Kain ini bukan sekadar hadiah, melainkan simbolkehormatan dan persahabatan antar daerah yang dipisahkan lautan.” Ia melebur dalam tanah, bernafas bersama adat dan berdenyut dalam jiwa setempat. Sejak saat itu, Patola ratu tak hanya menjadi corak melainkan mahkota yang menyandang martabat.

Lalu tahapan pencelupan. Rian selalu mempertahankan keaslian karya yang tak lekang oleh zaman. Daun wora atau daun nila nampak tumbuh subur di pekarangan rumah sebagai bahan utama pewarna alami yang berwarna biru. Warna yang tak pernah pudar walaupum musim berganti. Setelah tahapan pencelupan, helaian kain tersebut mulai ditenun. Menenun bukan sekadar kerja tangan, melainkan perjalanan sunyi yang berdenyut pelan di antara waktu. Jemari kembali bekerja, menyusun, merajut, dan menghidupkan kain yang bukan sekadar benda, melainkan kisah panjang tentang kesabaran, ketelitian, dan warisan yang terus dijaga. Lalu berlanjut proses kabakil.

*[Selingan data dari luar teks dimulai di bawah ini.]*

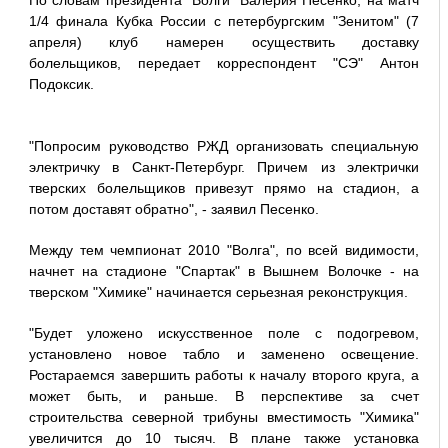
По словам президента "Волги" Валерия Песенко, на матч
1/4 финала Кубка России с петербургским "Зенитом" (7
апреля) клуб намерен осуществить доставку
болельщиков, передает корреспондент "СЭ" Антон
Подоксик.
"Попросим руководство РЖД организовать специальную
электричку в Санкт-Петербург. Причем из электрички
тверских болельщиков привезут прямо на стадион, а
потом доставят обратно", - заявил Песенко.
Между тем чемпионат 2010 "Волга", по всей видимости,
начнет на стадионе "Спартак" в Вышнем Волочке - на
тверском "Химике" начинается серьезная реконструкция.
"Будет уложено искусственное поле с подогревом,
установлено новое табло и заменено освещение.
Ростараемся завершить работы к началу второго круга, а
может быть, и раньше. В перспективе за счет
строительства северной трибуны вместимость "Химика"
увеличится до 10 тысяч. В плане также установка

Pada tahap ini, arah benang seolah dibalikkan, melawan arus yang telah dilalui. Jemari kembali menata dengan penuh kehati-hatian, menenun dalam arah yang berbeda, menghadirkan keseimbangan dari setiap jalinan yang telah terbentuk. Upaya untuk memastikan bahwa setiap helai berada pada tempatnya. Tahapan terakhir adalah pelintir, sentuhan penutup dalam perjalanan panjang sehelai kain tenun. Di ujung kain, jemari memutar benang dengan sabar, mengikatnya dalam lilitan kecil yang kokoh, seolah menahan agar kisah yang telah dirajut tak tercerai oleh waktu. Setiap pilihan adalah kunci yang menjaga, setiap putaran adalah janji yang menguatkan, bahwa apa yang telah ditenun dengan kesabaran tak akan mudah terurai.

Rian juga mengatakan, “Dalam satu kali produksi, ada perjalanan panjang yang ditapaki dengan sabar, proses yang bisa memakan waktu 3 sampai 4 bulan bahkan paling lama 6 sampai 10 bulan tergantung motif dan jenis ukuran yang diminta oleh konsumen.” Waktu tersebut seakan turut ditenun, menjadi bagian dari kain menjadi saksi dari kesabaran yang tak pernah singkat. Rian juga menambahkan “dari proses panjang inilah yang membuat selembar kain dan sarung memiliki kualitas dan nilai jual yang lumayan tinggi, sarung berkisaran dari harga Rp 1.500.000 – 2.000.000 sedangkan kain kisaran dari RP. 3.000.000 – 5.000.000.